Information provided:
++++
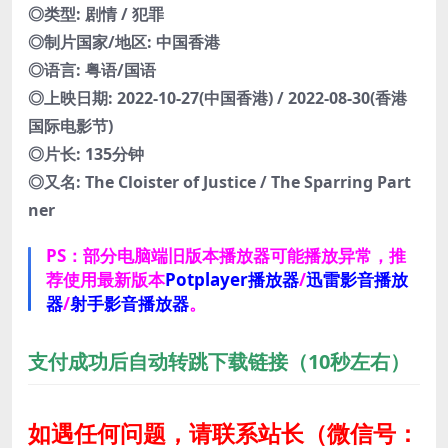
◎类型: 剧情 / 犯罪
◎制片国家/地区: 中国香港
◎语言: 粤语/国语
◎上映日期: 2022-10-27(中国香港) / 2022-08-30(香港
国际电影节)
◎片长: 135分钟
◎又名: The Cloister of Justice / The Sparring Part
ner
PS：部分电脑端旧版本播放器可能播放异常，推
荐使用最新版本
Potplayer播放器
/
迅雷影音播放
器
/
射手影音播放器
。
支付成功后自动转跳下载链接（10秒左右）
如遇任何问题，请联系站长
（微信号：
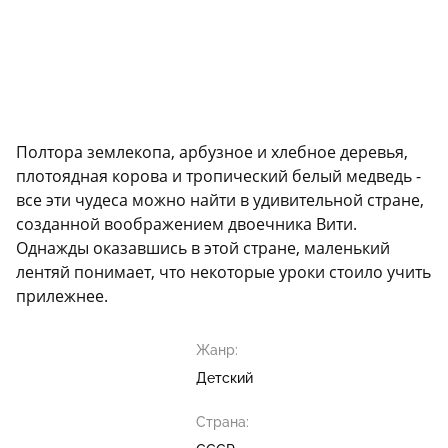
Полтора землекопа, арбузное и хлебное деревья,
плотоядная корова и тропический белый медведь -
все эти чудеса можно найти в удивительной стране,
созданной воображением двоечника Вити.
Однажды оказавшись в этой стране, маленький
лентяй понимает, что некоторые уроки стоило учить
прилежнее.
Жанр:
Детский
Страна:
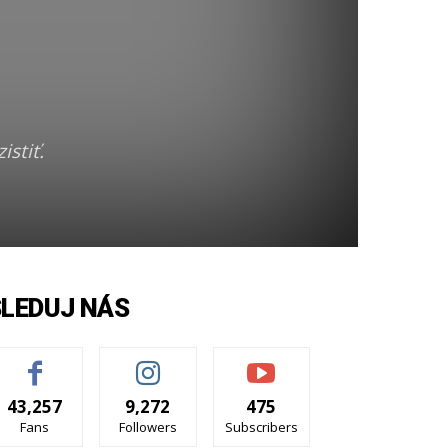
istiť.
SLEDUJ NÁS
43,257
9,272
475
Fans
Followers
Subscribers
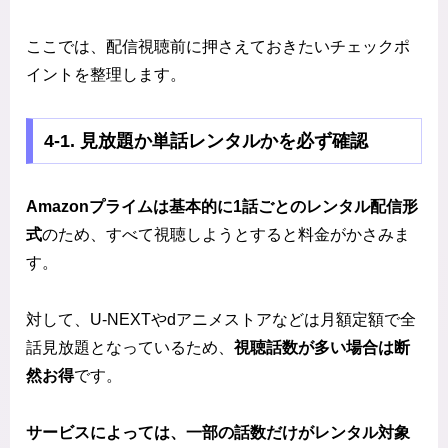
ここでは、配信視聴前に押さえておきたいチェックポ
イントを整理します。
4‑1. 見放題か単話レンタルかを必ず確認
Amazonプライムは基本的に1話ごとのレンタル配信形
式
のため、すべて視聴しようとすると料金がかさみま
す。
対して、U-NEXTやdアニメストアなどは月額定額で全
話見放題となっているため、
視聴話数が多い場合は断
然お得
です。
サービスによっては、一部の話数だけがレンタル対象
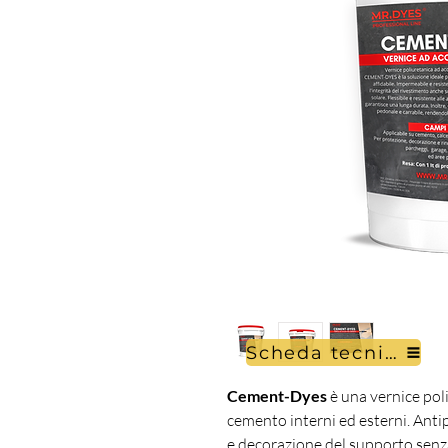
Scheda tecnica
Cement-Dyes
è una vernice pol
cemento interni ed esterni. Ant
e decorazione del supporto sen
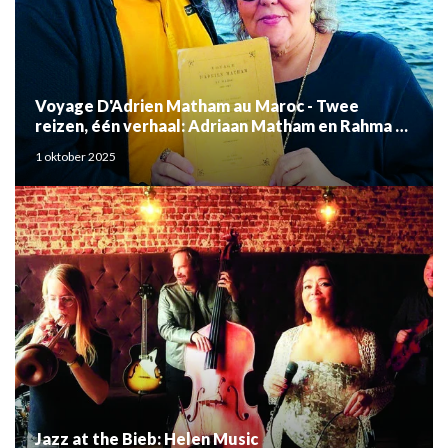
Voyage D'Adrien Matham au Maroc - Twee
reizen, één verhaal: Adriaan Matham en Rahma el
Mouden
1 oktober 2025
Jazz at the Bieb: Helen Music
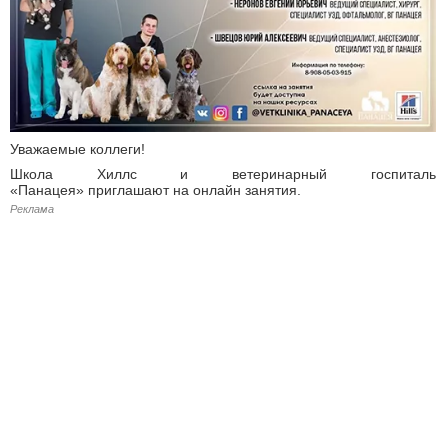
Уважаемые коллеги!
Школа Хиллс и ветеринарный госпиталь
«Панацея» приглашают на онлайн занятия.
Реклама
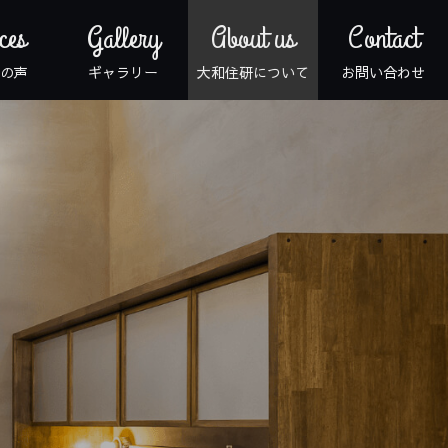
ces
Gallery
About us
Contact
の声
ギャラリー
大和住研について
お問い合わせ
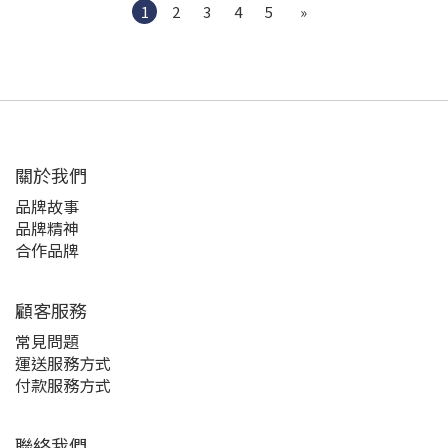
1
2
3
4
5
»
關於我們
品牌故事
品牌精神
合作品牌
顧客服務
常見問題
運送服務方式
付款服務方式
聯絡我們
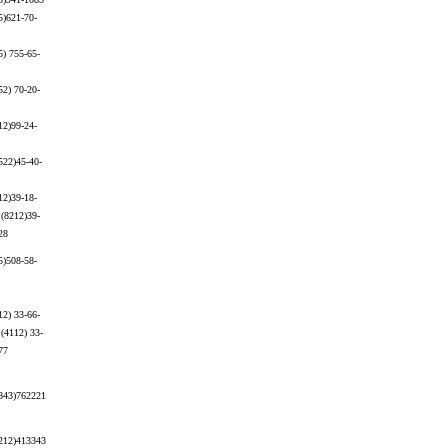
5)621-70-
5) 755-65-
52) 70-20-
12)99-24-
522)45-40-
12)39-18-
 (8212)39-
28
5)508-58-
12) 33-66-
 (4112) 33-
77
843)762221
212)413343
++++
Task to carry out: Copy each entry exactly as written, and drop the pictures from the copy.

Solution to this problem:
◎类型: 剧情 / 犯罪
◎制片国家/地区: 中国香港
◎语言: 粤语/国语
◎上映日期: 2022-10-27(中国香港) / 2022-08-30(香港
国际电影节)
◎片长: 135分钟
◎又名: The Cloister of Justice / The Sparring Part
ner
PS：部分电脑端旧版本播放器可能播放异常，推
荐使用最新版本
Potplayer播放器
/
迅雷影音播放
器
/
射手影音播放器
。
支付成功后自动转跳下载链接（10秒左右）
如遇任何问题，请联系站长
（微信号：
Полтора землекопа, арбузное и хлебное деревья,
плотоядная корова и тропический белый медведь -
все эти чудеса можно найти в удивительной стране,
созданной воображением двоечника Вити.
Однажды оказавшись в этой стране, маленький
лентяй понимает, что некоторые уроки стоило учить
прилежнее.
Жанр:
Детский
Страна:
istiť.
SLEDUJ NÁS
43,257
9,272
475
Fans
Followers
Subscribers
ここでは、配信視聴前に押さえておきたいチェックポ
イントを整理します。
4‑1. 見放題か単話レンタルかを必ず確認
Amazonプライムは基本的に1話ごとのレンタル配信形
式
のため、すべて視聴しようとすると料金がかさみま
す。
対して、U-NEXTやdアニメストアなどは月額定額で全
話見放題となっているため、
視聴話数が多い場合は断
然お得
です。
サービスによっては、一部の話数だけがレンタル対象
Scheda tecnica
Cement-Dyes
è una vernice pol
cemento interni ed esterni. Ant
e decorazione del supporto sen
Voyage D'Adrien Matham au Maroc - Twee
reizen, één verhaal: Adriaan Matham en Rahma el
Mouden
1 oktober 2025
Jazz at the Bieb: Helen Music
Уважаемые коллеги!
Школа Хиллс и ветеринарный госпиталь
«Панацея» приглашают на онлайн занятия.
Реклама
ces
Gallery
About us
Contact
の声
ギャラリー
大和住研について
お問い合わせ
1
2
3
4
5
»
關於我們
品牌故事
品牌精神
合作品牌
顧客服務
常見問題
運送服務方式
付款服務方式
聯絡我們
5)621-70-
5) 755-65-
52) 70-20-
12)99-24-
522)45-40-
12)39-18-
 (8212)39-
28
5)508-58-
12) 33-66-
 (4112) 33-
77
843)762221
212)413343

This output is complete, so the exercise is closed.